== Records provided ==
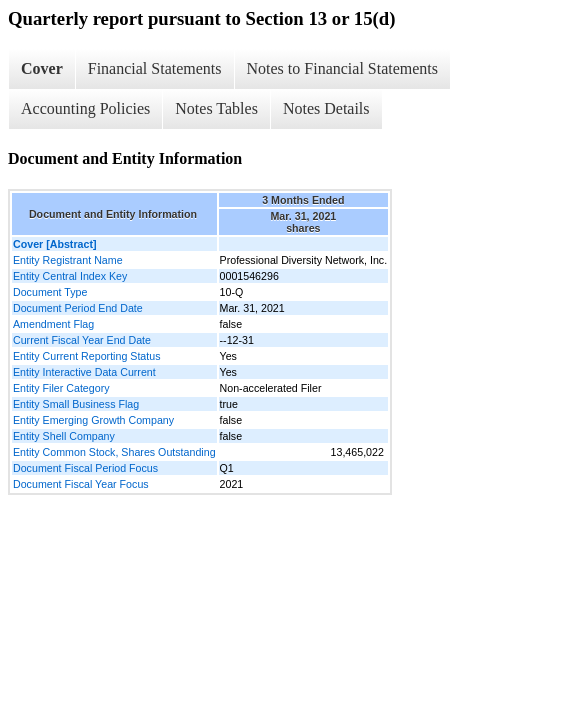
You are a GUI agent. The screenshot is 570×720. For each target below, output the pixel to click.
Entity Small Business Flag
---
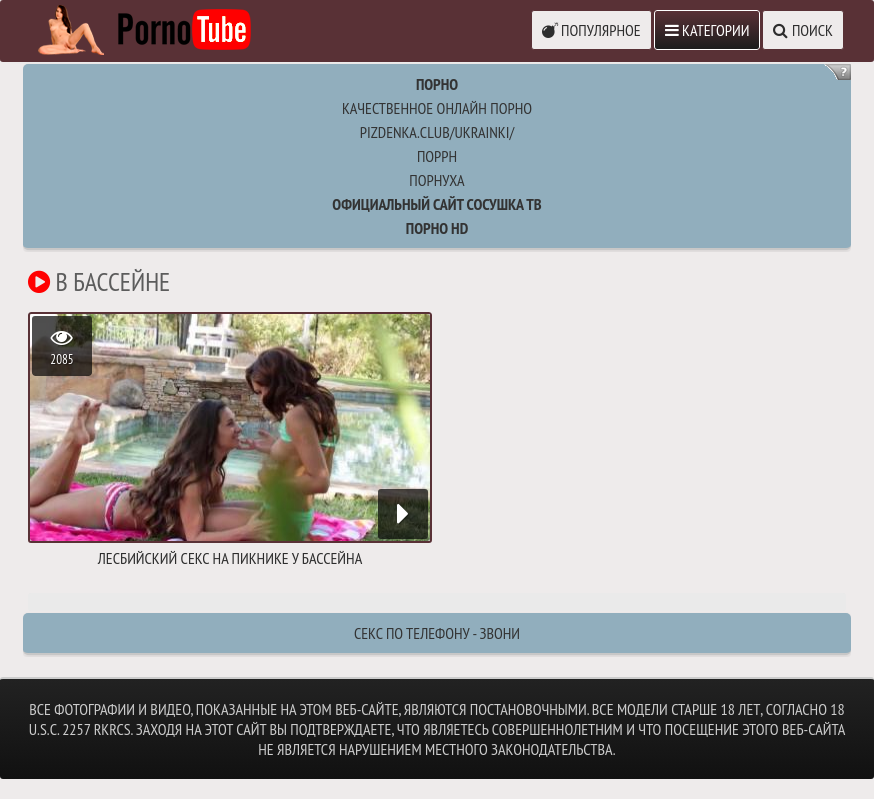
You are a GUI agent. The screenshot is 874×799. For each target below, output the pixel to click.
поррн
---
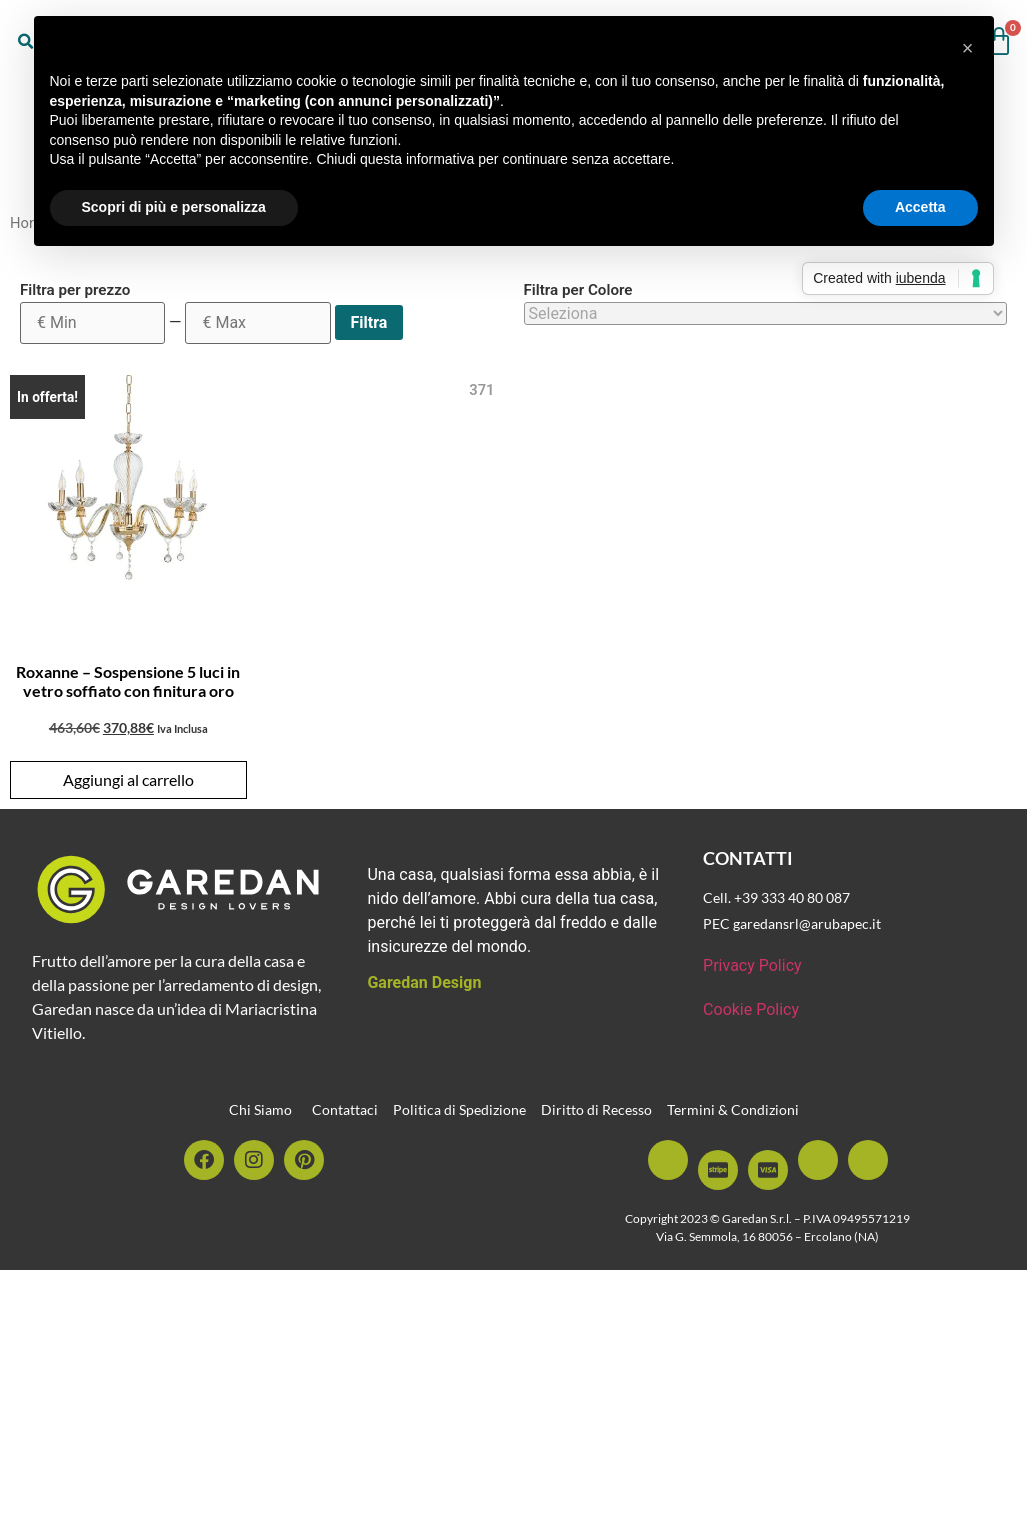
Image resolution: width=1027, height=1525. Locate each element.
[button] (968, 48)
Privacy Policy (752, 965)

== Task instructions ==
Copy every line of the listing containing the string "target".

== Exercise response ==
You are a GUI agent. The screenshot is 570×720. For each target below, output the pixel to click.
You are a GUI agent. The screenshot is 874×799. For each target below, output the pixel to click.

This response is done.